Considerações finais.

Não era o objetivo desta investigação esgotar o tema da pornografia com travestis e mulheres transexuais, mas, antes, produzir uma análise do pornográfico enquanto um dispositivo, respeitando a sua discursividade sem apagar sua materialidade e o estatuto midiático da imagem. Gayle Rubin, em entrevista concedida a Judith Butler (2016), aponta no sentido de uma história da sexualidade enquanto parte de um processo mais amplo da história das tecnologias, da produção de objetos de consumo e da transformação de matérias primas. A “transpornografia” analisada aqui consiste em um objeto rico que ajuda a evidenciar como a sexualidade é fruto também de uma tecnologia custosa de produção de um corpo sexuado. A pornografia observada aqui desempenha um papel fundamental ao desestabilizar e, por vezes, reforçar a sexualidade moderna, cristalizando as ambivalências políticas que o pornô pode assumir. Trabalhar com a relação entre pornografia e tecnologia evidencia a impossibilidade de isolarmos corpo, e também o desejo, das forças sociais que atuam na construção da diferença sexual. Eis a grande questão da biopolítica foucaultiana, a percepção de como o capitalismo pretende não apenas controlar, mas, também, produzir a própria vida onde a biotecnologia trabalha simultaneamente em cima de corpos e das estruturas sociais que controlam e regulam a variabilidade cultural. Por fim, é inegável que o caso do Pornhub/Mindgeek é paradigmático dos riscos que o monopólio da distribuição gratuita pode causar a indústria, pois acaba por sujeitar seus trabalhadores a lógica dos websites tubes que é centrada na capacidade de gerar fluxos de acesso, se desconectando dos sujeitos que estão no fim dessa cadeia produtiva.

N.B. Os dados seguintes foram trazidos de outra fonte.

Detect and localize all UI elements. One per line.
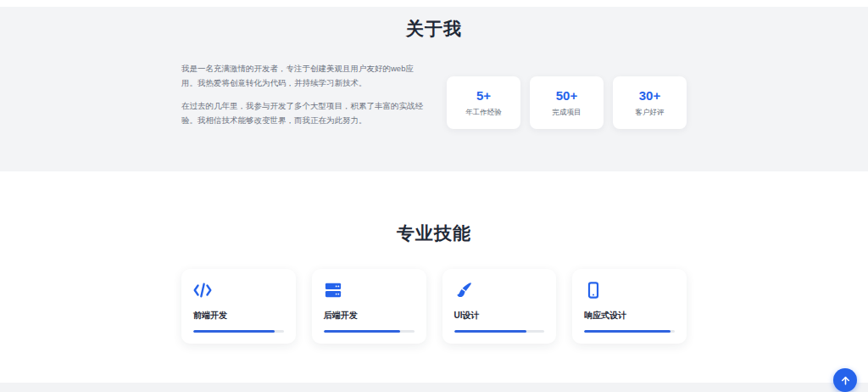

Atrizes e atores cada vez recebem menos pelo seu trabalho enquanto os websites cada vez maximizam mais seus lucros. No limite, se com o advento da massificação do acesso a rede o consumo pornográfico aumentou, paralelamente, a indústria como um todo encolheu 20

ficando na mão de poucos grupos. O risco da monopolização assombra vários setores da internet, mas a indústria pornográfica parece estar mais vulnerável aos efeitos nefastos de um capitalismo sem fronteiras e ultraliberal. A questão da pirataria e da falta de regulação coloca a indústria pornográfica sob um risco que nem mesmo o feminismo radical em sua vertente proibicionista conseguiu. Tornando fundamental que futuras investigações no tema atentem para as estratégias que as produtoras estão desenvolvendo para concorrer com os websites gratuitos. A pornografia desempenha um papel “pedagógico” na contemporaneidade, assim sendo, é preciso ter em mente que o pornô, por vezes, evidencia problemas que estão na sociedade e que habitam outras formas de produção cultural. Por isso é fundamental que estimulemos o senso crítico de seus consumidores e é neste sentido que este trabalho pretende contribuir.